Nas conversas entre a tia e a Dona Joana, elas sempre falavam em fantasmas e almas do outro mundo. Dona Joana assim dizia:

- Esta fazenda foi construída na época dos escravos, aqui no Brasil. Foram muitos que a construíram. Muitos deles morreram de doenças, pois vieram da África e uma enorme epidemia de gripe passou por aqui. Morreram e foram enterrados debaixo do porão.

- Eu sempre escuto a dança deles. Batem tambores, tocam violão, pulam e até, de vez em quando, vem puxar a coberta da cama de quem está dormindo. Já vi e já ouvi muito disto. São quase noventa anos vivendo aqui e se eu morrer, quero ser enterrada debaixo do porão, para ficar junto deles. Eu brinquei muito com eles e sempre me trataram bem. Aprendi muito com eles. Aprendi a história deles, o canto deles, a religião deles e os poemas deles.

Na altura do campeonato, as meninas acordaram meio depressa e sentiram pavor em ouvir a anciã contar tudo aquilo. A casa era velha e na mente delas, os escravos iam atacá-las a qualquer momento. Quiseram ir dormir no quarto da tia, mas a cama era de solteira e mal cabia a tia.

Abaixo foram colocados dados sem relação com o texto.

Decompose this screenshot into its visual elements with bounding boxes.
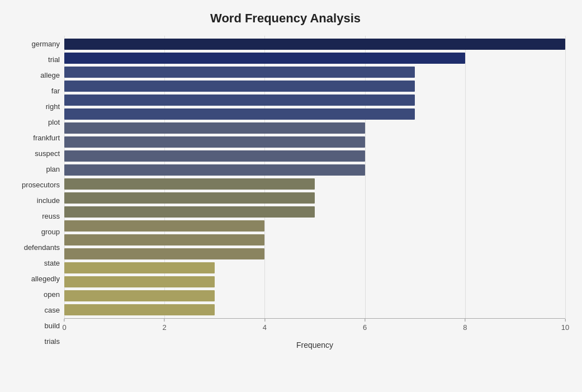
bar-row-state [64, 233, 565, 247]
x-tick-line-10 [565, 319, 566, 322]
bar-germany [64, 39, 565, 50]
bar-frankfurt [64, 122, 365, 134]
bar-row-case [64, 275, 565, 289]
y-label-group: group [41, 225, 60, 239]
bar-trial [64, 53, 465, 64]
bar-row-trials [64, 303, 565, 317]
y-label-prosecutors: prosecutors [22, 177, 60, 192]
bar-row-reuss [64, 191, 565, 205]
bar-row-open [64, 261, 565, 275]
bar-suspect [64, 136, 365, 148]
bar-defendants [64, 220, 264, 232]
bar-group [64, 206, 315, 218]
bar-row-allegedly [64, 247, 565, 261]
y-axis: germanytrialallegefarrightplotfrankfurts… [6, 36, 64, 350]
x-tick-8: 8 [463, 319, 467, 332]
bar-row-right [64, 93, 565, 107]
bar-row-plot [64, 107, 565, 121]
x-tick-label-2: 2 [163, 323, 167, 332]
x-tick-2: 2 [163, 319, 167, 332]
x-tick-line-6 [365, 319, 365, 322]
bar-case [64, 276, 215, 287]
bar-trials [64, 304, 215, 315]
x-tick-label-4: 4 [263, 323, 267, 332]
x-tick-label-10: 10 [561, 323, 569, 332]
bar-row-plan [64, 149, 565, 163]
x-tick-line-4 [264, 319, 265, 322]
bar-row-allege [64, 65, 565, 79]
chart-title: Word Frequency Analysis [6, 11, 565, 26]
bar-reuss [64, 192, 315, 204]
bar-build [64, 290, 215, 301]
bars-wrapper [64, 36, 565, 318]
y-label-build: build [45, 319, 60, 333]
y-label-defendants: defendants [24, 240, 60, 255]
bar-plot [64, 108, 415, 120]
bar-far [64, 81, 415, 92]
y-label-plot: plot [48, 115, 60, 129]
bar-row-suspect [64, 135, 565, 149]
y-label-case: case [45, 303, 60, 318]
x-tick-0: 0 [62, 319, 66, 332]
chart-container: Word Frequency Analysis germanytrialalle… [0, 0, 582, 392]
y-label-frankfurt: frankfurt [33, 130, 60, 145]
x-axis: 0246810 [64, 318, 565, 338]
y-label-germany: germany [31, 36, 60, 51]
bar-row-trial [64, 51, 565, 65]
x-tick-label-6: 6 [363, 323, 367, 332]
bar-state [64, 234, 264, 245]
x-tick-label-8: 8 [463, 323, 467, 332]
y-label-trials: trials [45, 334, 60, 349]
x-tick-label-0: 0 [62, 323, 66, 332]
y-label-state: state [44, 256, 60, 271]
y-label-allegedly: allegedly [31, 272, 60, 286]
bar-row-group [64, 205, 565, 219]
x-tick-4: 4 [263, 319, 267, 332]
x-tick-line-2 [164, 319, 165, 322]
bar-allegedly [64, 248, 264, 259]
chart-area: germanytrialallegefarrightplotfrankfurts… [6, 36, 565, 350]
grid-line-10 [565, 36, 566, 318]
y-label-right: right [46, 99, 60, 114]
bar-row-prosecutors [64, 163, 565, 177]
bar-row-far [64, 79, 565, 93]
x-tick-10: 10 [561, 319, 569, 332]
y-label-open: open [44, 287, 60, 302]
bar-right [64, 95, 415, 106]
bar-prosecutors [64, 164, 365, 176]
bar-row-frankfurt [64, 121, 565, 135]
y-label-far: far [51, 83, 60, 98]
x-tick-line-8 [465, 319, 465, 322]
bars-and-x: 0246810 Frequency [64, 36, 565, 350]
x-axis-title: Frequency [64, 341, 565, 350]
bar-row-germany [64, 37, 565, 51]
bar-open [64, 262, 215, 273]
y-label-suspect: suspect [35, 146, 60, 160]
bar-allege [64, 67, 415, 78]
bar-row-defendants [64, 219, 565, 233]
x-tick-line-0 [64, 319, 64, 322]
x-tick-6: 6 [363, 319, 367, 332]
bar-plan [64, 150, 365, 162]
y-label-allege: allege [40, 68, 60, 82]
bars-list [64, 36, 565, 318]
y-label-trial: trial [48, 52, 60, 67]
bar-include [64, 178, 315, 190]
y-label-include: include [37, 193, 60, 207]
bar-row-build [64, 289, 565, 303]
y-label-plan: plan [46, 162, 60, 176]
y-label-reuss: reuss [42, 209, 60, 224]
bar-row-include [64, 177, 565, 191]
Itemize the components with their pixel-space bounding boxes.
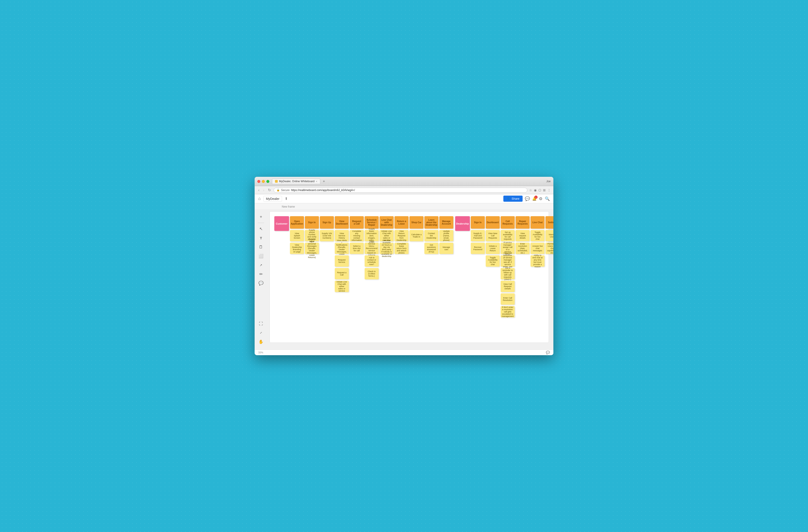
request-service-note[interactable]: Request Service: [335, 255, 349, 267]
col-repair-requests: Repair Requests View request details Ent…: [516, 216, 530, 254]
escalate-call-note[interactable]: If don't enter a resolution: call gets e…: [501, 306, 515, 317]
browser-toolbar-icons: ☆ ◉ ⬡ ⊞ ⋮: [529, 188, 551, 192]
minimize-button[interactable]: [262, 180, 265, 183]
contact-dealership-note[interactable]: Contact the Dealership: [424, 230, 438, 241]
request-a-call-note[interactable]: Request a Call: [350, 216, 364, 228]
sign-in-customer-note[interactable]: Sign In: [305, 216, 319, 228]
live-chat-note[interactable]: Live Chat with Dealership: [380, 216, 393, 228]
check-in-note[interactable]: Check in (Collect forms.): [365, 268, 379, 279]
ask-contact-note[interactable]: Ask to contact or schedule now?: [365, 255, 379, 267]
share-button[interactable]: 👤 Share: [503, 196, 522, 202]
toolbar-right: 👤 Share 💬 🔔 1 ⚙ 🔍: [503, 196, 550, 202]
manage-users-note[interactable]: Manage Users: [546, 230, 553, 241]
bookmark-icon[interactable]: ☆: [529, 188, 532, 192]
faq-note[interactable]: Get questions answered (FAQ): [424, 243, 438, 254]
fullscreen-tool[interactable]: ⛶: [257, 320, 265, 328]
lock-icon: 🔒: [277, 188, 280, 191]
set-availability-note[interactable]: Set up availability for call requests: [501, 230, 515, 241]
cursor-tool[interactable]: ↖: [257, 225, 265, 233]
repair-requests-note[interactable]: Repair Requests: [516, 216, 530, 228]
forward-button[interactable]: ›: [262, 188, 265, 192]
return-lease-note[interactable]: Return a Lease: [394, 216, 408, 228]
request-call-note[interactable]: Request a Call: [335, 268, 349, 279]
manage-account-note[interactable]: Manage Account: [439, 216, 453, 228]
view-dashboard-note[interactable]: View Dashboard: [335, 216, 349, 228]
complete-contact-note[interactable]: Complete any missing contact information: [350, 230, 364, 241]
board-frame: Customer Open Application View Splash Sc…: [270, 212, 549, 343]
rect-tool[interactable]: ⬜: [257, 252, 265, 260]
live-chat-available-note[interactable]: Live chat available 24 hours a day via t…: [380, 243, 393, 254]
select-timeslot-note[interactable]: Select a time slot for call: [350, 243, 364, 254]
view-new-call-note[interactable]: View New Call Requests: [486, 230, 500, 241]
supply-vin-note[interactable]: Supply VIN (User 6/8 numbers): [320, 230, 334, 241]
view-alerts-note[interactable]: View Alerts / Notifications (Recalls, De…: [335, 243, 349, 254]
apps-icon[interactable]: ⊞: [543, 188, 546, 192]
close-button[interactable]: [257, 180, 260, 183]
view-return-request-note[interactable]: View Return Request from Dealership: [394, 230, 408, 241]
active-tab[interactable]: MyDealer, Online Whiteboard ×: [272, 179, 320, 184]
account-icon[interactable]: ◉: [534, 188, 537, 192]
arrow-tool[interactable]: ↗: [257, 261, 265, 269]
view-dealership-branding-note[interactable]: View Dealership Branding on page: [290, 243, 304, 254]
back-button[interactable]: ‹: [257, 188, 260, 192]
pen-tool[interactable]: ✏: [257, 270, 265, 278]
enter-resolution-note[interactable]: Enter resolution (date, scheduled, etc.): [516, 243, 530, 254]
initiate-livechat-note[interactable]: Initiate Live Chat with either sales or …: [335, 281, 349, 292]
title-bar: MyDealer, Online Whiteboard × + Joe: [255, 177, 553, 186]
schedule-service-note[interactable]: Schedule Service / Repair: [365, 216, 379, 228]
initiate-lease-return-note[interactable]: Initiate a Lease Return: [486, 243, 500, 254]
tab-close-button[interactable]: ×: [316, 180, 317, 183]
get-reminder-note[interactable]: Get a reminder to follow up with call re…: [501, 268, 515, 279]
shop-car-note[interactable]: Shop Car: [409, 216, 423, 228]
home-icon[interactable]: ⌂: [258, 196, 261, 201]
notification-badge[interactable]: 🔔 1: [532, 197, 537, 201]
cast-icon[interactable]: ⬡: [538, 188, 541, 192]
permission-users-note[interactable]: Permission Users (live chat capabilities…: [546, 243, 553, 254]
supply-email-note[interactable]: Supply E-mail and Password: [471, 230, 485, 241]
maximize-button[interactable]: [267, 180, 269, 183]
view-call-requests-note[interactable]: View Call Requests (if service manager s…: [501, 255, 515, 267]
view-splash-screen-note[interactable]: View Splash Screen: [290, 230, 304, 241]
sign-in-dealer-note[interactable]: Sign In: [471, 216, 485, 228]
add-tool[interactable]: +: [257, 213, 265, 221]
view-request-details-note[interactable]: View request details: [516, 230, 530, 241]
supply-basic-info-note[interactable]: Supply Basic information (text, images, …: [365, 230, 379, 241]
complete-lease-form-note[interactable]: Complete lease return form and attach ph…: [394, 243, 408, 254]
chat-corner-icon[interactable]: 💬: [546, 351, 550, 354]
supply-other-personal-note[interactable]: Supply other personal Messages (Recalls,…: [305, 243, 319, 254]
view-call-request-details-note[interactable]: View Call Request Details: [501, 281, 515, 292]
new-tab-button[interactable]: +: [322, 179, 326, 183]
dashboard-note[interactable]: Dashboard: [486, 216, 500, 228]
settings-note[interactable]: Settings: [546, 216, 553, 228]
text-tool[interactable]: T: [257, 234, 265, 242]
comment-tool[interactable]: 💬: [257, 279, 265, 287]
ability-end-chat-note[interactable]: Ability to end chat at any time but must…: [531, 255, 545, 267]
view-service-menu-note[interactable]: View Service Menu; Recommend service bas…: [365, 243, 379, 254]
recover-password-note[interactable]: Recover Password: [471, 243, 485, 254]
manage-cars-note[interactable]: Manage cars: [439, 243, 453, 254]
learn-dealership-note[interactable]: Learn about the Dealership: [424, 216, 438, 228]
call-requests-note[interactable]: Call Requests: [501, 216, 515, 228]
toggle-availability-note[interactable]: Toggle Availability for live chat: [486, 255, 500, 267]
enter-call-resolution-note[interactable]: Enter Call Resolution: [501, 293, 515, 305]
sticky-tool[interactable]: 🗒: [257, 243, 265, 251]
canvas-area: + ↖ T 🗒 ⬜ ↗ ✏ 💬 ⛶ ⤢ ✋: [255, 209, 553, 350]
zoom-out-tool[interactable]: ⤢: [257, 329, 265, 337]
open-application-note[interactable]: Open Application: [290, 216, 304, 228]
comment-toolbar-icon[interactable]: 💬: [525, 196, 530, 201]
calculate-tradein-note[interactable]: Calculate a Trade-In: [409, 230, 423, 241]
frame-label: New frame: [255, 203, 553, 209]
more-icon[interactable]: ⋮: [548, 188, 551, 192]
sign-up-note[interactable]: Sign Up: [320, 216, 334, 228]
update-profile-note[interactable]: Update profile (name, email, phone): [439, 230, 453, 241]
refresh-button[interactable]: ↻: [267, 187, 272, 192]
live-chat-dealer-note[interactable]: Live Chat: [531, 216, 545, 228]
search-icon[interactable]: 🔍: [545, 196, 550, 201]
hand-tool[interactable]: ✋: [257, 338, 265, 346]
tab-bar: MyDealer, Online Whiteboard × +: [272, 179, 546, 184]
settings-icon[interactable]: ⚙: [539, 196, 543, 201]
export-icon[interactable]: ⬆: [285, 197, 288, 201]
answer-livechat-note[interactable]: Answer live chat messages: [531, 243, 545, 254]
toggle-availability-livechat-note[interactable]: Toggle Availability for live chat: [531, 230, 545, 241]
address-field[interactable]: 🔒 Secure https://realtimeboard.com/app/b…: [274, 188, 527, 192]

Em um quarto do outro lado do corredor, chamado quarto da sala, Dona Joana acomodou as crianças. Pôs bastante cobertas, duas toalhas, uma jarra com água e dois copos. Estavam em uma bandeja azul, pintadas com flores brancas. Ao lado, colocou dois pratos cheios de biscoitos caseiros, quatro pedaços de bolo e quatro pães de queijo. Dizia Dona Joana que era para comer, caso a fome apertasse no decorrer da noite. Dois penicos estavam debaixo da cama e disse às meninas que era para urinar, se sentissem necessidade, pois o banheiro é longe e os cães estavam soltos.

Pediu para as meninas irem para a cama. Uma cama de casal, com colchões altos. O quarto era grande e tinha duas janelas voltadas para os fundos da fazenda. Da janela, a vista era linda. Via-se uma pequena colina, várias árvores, moitas de bambu, plantação de laranjeiras, jabuticabeiras, mangueiras e até uma parte cercada onde se plantavam as verduras da fazenda. Outra lindeza daquele local era poder ver e ouvir a bica de água, bem próxima do local. Ouvia-se a água cair sobre as pedras com um barulho tão belo que se fazia estar no paraíso. Podia-se ouvir a serenata dos grilos, sapos, cães, enfim, a bicharada toda fazendo a mais linda seresta da noite.

Assim que as meninas deitaram e se cobriram, Dona Joana apagou a luz do quarto, fechou a porta e foi para seu quarto, onde fez as orações e adormeceu.

A noite ia passando. O relógio sempre badalava e anunciava mais uma hora passada. Dona Joana dormia firme no quarto dela e sempre roncava. A tia das meninas adormeceu profundamente, pois a lida do dia era grande e quase não aguentou acompanhar Dona Joana nas conversas.

Por volta das três horas da manhã, uma das meninas rolou na cama e caiu no assoalho, levando consigo parte das cobertas. O barulho foi grande que acordou a outra irmã. A coberta era puxada pela irmã, debaixo da cama. Ela segurava firme. Queria gritar, mas a voz não saía. Queria chorar, mas o choro e as lágrimas não vinham. Com a movimentação de uma menina puxando a coberta e a outra tentando segurar, o assoalho se movimentava e logo ouviu o prato de biscoito cair e a jarra de água espatifar no assoalho, molhando a menina do chão. A mesinha de cabeceira caiu sobre ela, fazendo barulho. Então o grito das duas foram ouvidos por toda casa:

- Eles estão vindo. A festa está começando e seremos fritas no caldeirão do assoalho.

Com o alvoroço, a tia acordou e logo foi até o quarto. Quando acendeu a luz, viu a baderna causada pelas meninas. Ficou o resto da noite junto delas e sempre contanto estórias dos acontecimentos da fazenda.